SolarEdge. Every solar panel has a SolarEdge power optimiser attached and in so doing, at great expense, allows every panel to operate as a law unto itself. Shading, roof orientations mean nothing to the flexibility of SolarEdge. However, a very confusing array of products, best explained by clicking on the blue SolarEdge link means that many end up with (not from us, of course) something other than what they thought they were buying. SolarEdge have 8% of the worldwide inverter revenue, and are particularly successful in the USA.

Goodwe are perhaps the surprise near the top of this list of heavyweights but it ranks highly because it is so reliable, has very detailed reporting via WIFI and the company built their name in the challenging battery inverter market. They have the most comprehensive range of Hybrid inverters, and retro fit DC and AC coupled solutions that can be used to put batteries on ANY solar installation, new or old, single or three phase.

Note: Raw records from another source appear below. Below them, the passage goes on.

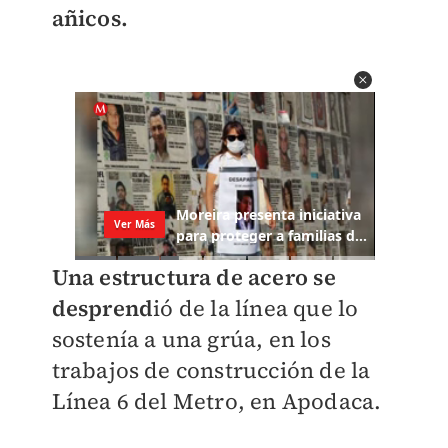
añicos.
Una estructura de acero se
desprend
ió de la línea que lo
sostenía a una grúa, en los
trabajos de construcción de la
Línea 6 del Metro, en Apodaca.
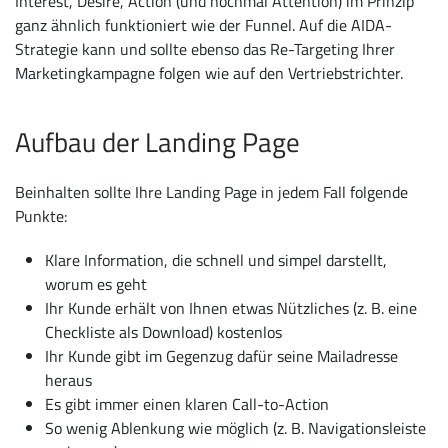
Interest, Desire, Action (und nochmal Attention) im Prinzip
ganz ähnlich funktioniert wie der Funnel. Auf die AIDA-
Strategie kann und sollte ebenso das Re-Targeting Ihrer
Marketingkampagne folgen wie auf den Vertriebstrichter.
Aufbau der Landing Page
Beinhalten sollte Ihre Landing Page in jedem Fall folgende
Punkte:
Klare Information, die schnell und simpel darstellt,
worum es geht
Ihr Kunde erhält von Ihnen etwas Nützliches (z. B. eine
Checkliste als Download) kostenlos
Ihr Kunde gibt im Gegenzug dafür seine Mailadresse
heraus
Es gibt immer einen klaren Call-to-Action
So wenig Ablenkung wie möglich (z. B. Navigationsleiste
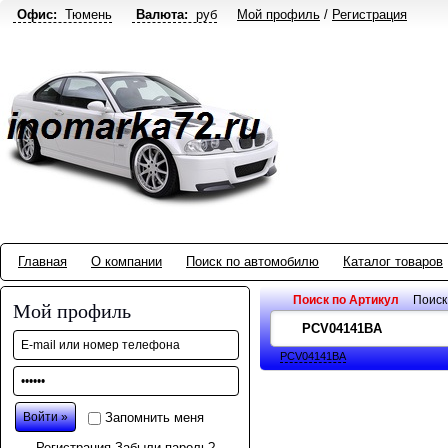
Офис:
Тюмень
Валюта:
руб
Мой профиль
/
Регистрация
Главная
О компании
Поиск по автомобилю
Каталог товаров
Поиск по Артикул
Поиск
Мой профиль
PCV04141BA
Запомнить меня
Регистрация
Забыли пароль?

SMA German company that still makes their smallest inverters in Germany (1.5kW and 2.5kW) but the rest are made in China...but hopefully not for much longer as SMA are moving back over the next few years to fully German manufacturing. We hear the move to China saves $80 an inverter compared to making it in Germany, but in Australia, the brand name, so popular for such a long time for being German not Chinese made, was seriously damaged by the move. Nice AC Coupled battery inverter (SMA Sunny Boy Storage) that can be added to any solar install new or existing. No matter where the inverters are made, this is a top quality product range to put on the shopping list alongside Fronius, Huawei,and SolarEdge. SMA are second behind Huawei with 13% of the worldwide inverter revenue.

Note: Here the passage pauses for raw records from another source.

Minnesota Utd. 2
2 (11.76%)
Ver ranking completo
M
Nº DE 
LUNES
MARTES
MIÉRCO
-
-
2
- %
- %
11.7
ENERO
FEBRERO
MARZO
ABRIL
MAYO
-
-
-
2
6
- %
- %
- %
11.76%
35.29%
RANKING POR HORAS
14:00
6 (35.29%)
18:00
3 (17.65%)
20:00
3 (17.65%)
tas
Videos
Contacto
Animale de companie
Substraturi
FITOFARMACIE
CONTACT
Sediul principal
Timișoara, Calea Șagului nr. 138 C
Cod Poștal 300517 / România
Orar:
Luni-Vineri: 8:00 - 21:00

Enphase make an excellent micro inverter, similar in function and price to SolarEdge except there is no central inverter. The conversion from DC to AC happens on the roof with each micro attached to each solar panel. Good reporting via WIFI through a small control unit (called Envoy). We stopped doing Enphase three years ago for reasons we won't put here.

Delta

Good inverters priced a few hundred more than most other Chinese brands because they provide a full 10 year parts AND labour warranty. Now they have WIFI (finally), they are a good choice.

Sungrow
Solid range of single and three phase inverters plus a nice single phase hybrid that works with any low voltage (48V) lithium or lead acid battery. Good to see the new Sungrows have re-introduced the LCD screen on the inverter. WIFI works very well and their 18 strong office in Sydney (since 2012) provides excellent support (Telephone 1800 786 746). Sungrow have 10% of the Australian inverter market and 11% globally so certainly a very strong brand.

 

Growatt

Long history in Australia (2010) and 200,000 installed here. Well priced, 10 year warranty, WIFI included. Great support. Definitely worth considering.

Zeversolar

German SMA bought a large share of this company as a way to get into the Chinese market, but apparently things have not gone well financially for SMA with this deal and they are selling it off and moving out of China. Zeversolar will probably carry on but without SMA's money and technical expertise, it's a worry.